Dems Fight For Pole In NASCAR Race

graphic for field of Democratic candidates running for president in 2004
Anthony Salvanto is with the CBS News Election and Survey Unit.

When Howard Dean caused a stir among Democrats with his comments about "guys with Confederate flags in their pickups" and Sen. Zell Miller's book took his party to the woodshed, they were really making the same point: George W. Bush won every state in the South in 2000, and if he does it again, he'll bank more than half the electoral votes he needs for re-election.

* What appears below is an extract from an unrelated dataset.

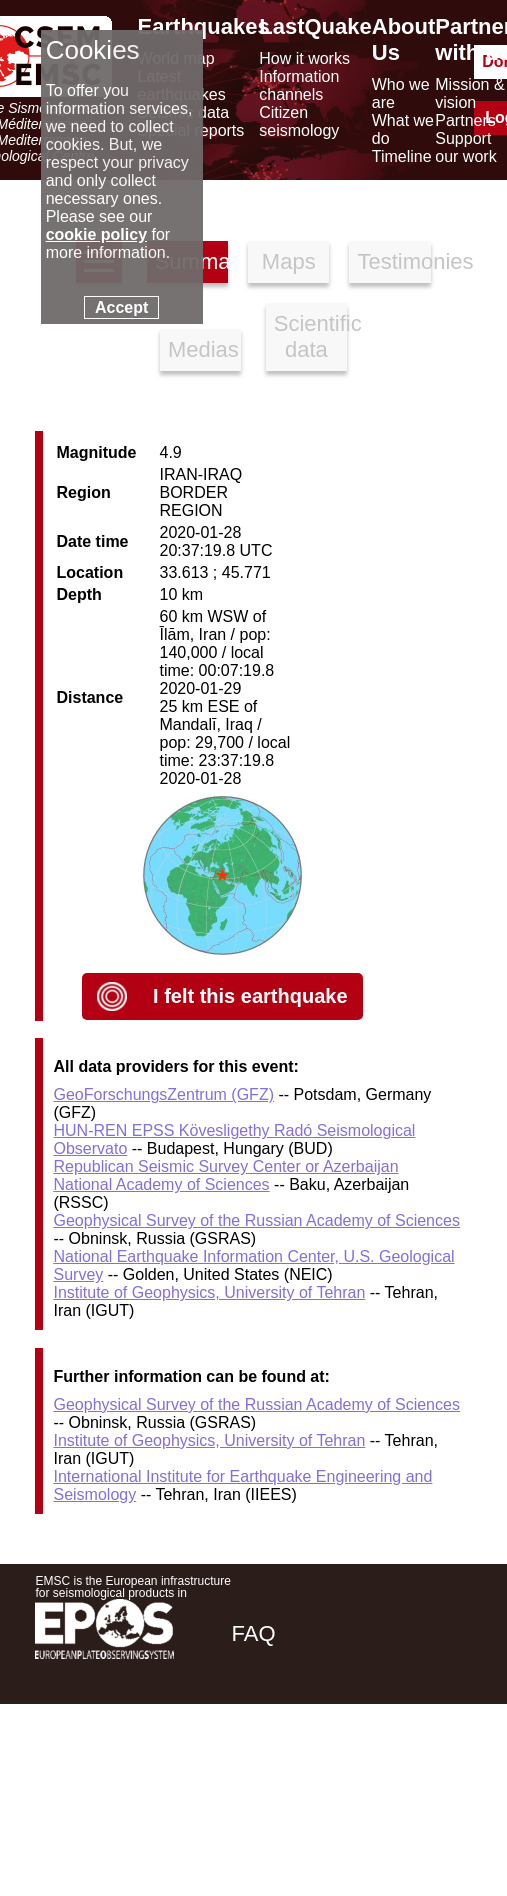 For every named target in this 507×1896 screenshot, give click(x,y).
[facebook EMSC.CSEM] (280, 1774)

A huge part of Mr. Bush's success in that sweep was the white male vote, which cast more than one-third of all the votes in the South and backed him over Al Gore by a whopping 70 to 27 percent. So naturally they're now on the minds of Democrats for 2004. And they've already inspired a label, much like the one given to the "Soccer moms" of 1996: they're the "NASCAR" vote. They may not all be race fans, and they mostly vote Republican, but a lot of them are also middle- and working-class in the midst of a rough economy. Can the Democrats really make inroads with these voters and try to take back some of the South, or would they just be, ahem, spinning their wheels?

A recent CBS News poll shows there isn't much disappointment with President Bush among the white Southern men who voted for him back in 2000; they think the country is on the right track today. Eight out of 10 approve of the job the president is doing on the economy, and less than one in five think the economy is in bad shape; seven in 10 believe Mr. Bush has more integrity and honesty than most other people in public life; and over 80 percent approve of the way he is handling the situation in Iraq.

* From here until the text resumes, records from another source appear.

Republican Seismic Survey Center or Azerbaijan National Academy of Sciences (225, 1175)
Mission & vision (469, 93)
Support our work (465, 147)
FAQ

The South, and these types of voters in particular, has steadily become more Republican over the last 30-plus years. But sometimes, deep economic troubles get voters to break with long-standing voting habits. Whether or not the recent slump qualifies as such a trauma is for the voters to decide, but one theory (voiced by Howard Dean and others) is that the Democrats should compete for these middle- and working-class voters next year by focusing on pocketbook issues and shifting the debate away from the social and cultural issues that are such GOP strengths in the region. That presumes, though, that Democrats need only shift voters' gaze and not their perceptions; that a Democrat would in fact be seen as better on the economy.

The survey shows that these voters don't necessarily think the Democratic Party is any better at handling the economy or creating jobs. Among all whites in the South, it is the Republicans, not the Democrats, that voters say are best able to create jobs, by a 39 percent to 32 percent edge; and Republicans are also seen as better able to ensure a strong economy. Among white men, specifically, there's no Democratic advantage on economic issues, either. White men split on which party would be best at creating jobs and more of them give the GOP the edge on being able to build a strong economy.

Some of these responses are driven simply by the fact that most of these men are Republicans. Democrats do better among southern white males who say they're independent (about one-third of them); these men see the Democrats as best on the economy by 49 to 37 percent.

Working- and middle-class white men are the ones most likely to be targeted by Democrats' economic appeals, but these NASCAR voters do not give the Democrats any edge on strengthening the economy, either. White men in under-$50,000 households rate the Democrats as about even with the GOP on the ability to create jobs. In fact, they're as likely to say that the GOP is the party that cares most about "people like them" as to say that the Democrats care the most.

In the South, as elsewhere, the question of whether or not a party cares about "people like you" is not simply a matter of economics, but also about shared moral values. When these Southern voters say a party shares their values, they're also likely to say the party "cares about people like them." They equate morality with caring at nearly the same rate that they connect a party being best on the economy with caring. And in the South, there isn't much question among white men about which party they think shares their values: it's the GOP by two-to-one.

All of which underscores the fact that there are issues in play besides the economy. The war on terror could pose another challenge for Democrats, and more than a few have suggested that their image on national defense, even more than the economy, will be critical to their fortunes. By a nearly three-to-one margin, white Southern men see the GOP as better able to keep the U.S. safe from more attacks. Democrats even have trouble on this issue with their own partisans. Less than half of white male Southern Democrats think their own party is better able to keep the country safe from terrorism; one in five concedes that mantle to the Republicans and another quarter says they don't know which party is best at it.

So maybe the Democrats don't have the pole – or even a spot in the front row – in the race to get the NASCAR vote. The party images aren't final, though. Once a nominee is chosen, that person will be able to influence the direction of the party. And for most voters, Campaign 2004 hasn't really even started yet. But the engines sure are revving.